Abstract
Cardiovascular diseases are one of the top causes of mortality worldwide, and the main underlying cause is atherosclerosis. Atherosclerosis is a multifactorial and progressive arterial disease where lipid accumulation and a low-level inflammatory response are at play. This leads to the formation of a plaque, which upon rupture can trigger thrombosis and artery occlusion, causing myocardial infarction or stroke.
Numerous studies have shown that cells within atherosclerotic plaques, like vascular smooth muscle cells (VSMCs), accumulate DNA damage. If left unrepaired, DNA damage can promote plaque instability leading to the fatal consequences of atherosclerosis. NEIL3 is a canonical DNA glycosylase involved in oxidative stress-damaged DNA base lesion repair, which seems to have functions beyond DNA repair, e.g., in cell proliferation. Yet, the role of NEIL3 in atherosclerosis is not well understood. The aim of this thesis was to examine the role of NEIL3 deficiency in atherosclerosis with a focus on VSMCs, using mouse- and cell-based models. Our results show that NEIL3 could be a new player in atherosclerosis affecting VSMC phenotypic identity.
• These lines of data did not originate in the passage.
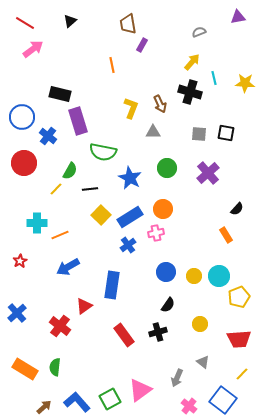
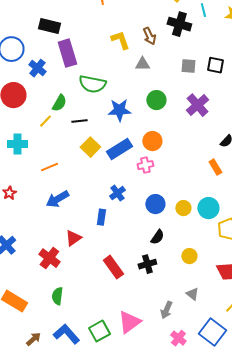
yellow L-shape: (131, 108) -> (120, 40), turned -40
blue star: (130, 178) -> (119, 110), turned -30
cyan cross: (37, 223) -> (17, 144), moved
blue cross: (128, 245) -> (117, 193), moved
blue rectangle: (112, 285) -> (101, 217), size x0.6
green semicircle: (55, 367) -> (57, 296), moved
Moreover, epitranscriptomics has emerged as a novel research field investigating the role of post-transcriptional RNA modifications on gene expression. Epitranscriptomics is previously shown to function in diseases like cancer, but a possible role in atherosclerosis is not known. The aim of this thesis was also to explore the role of RNA modifications in human atherosclerosis. Our results show that the well-studied RNA modification N6-methyladenosine is decreased in human atherosclerotic lesions, with dysregulated levels of several RNA modification enzymes.
Overall, this work intends to refine the understanding of the molecular mechanisms involved in atherosclerosis, where targeting NEIL3 or RNA modification-related proteins could help creating new prognosis tools and treatment strategies.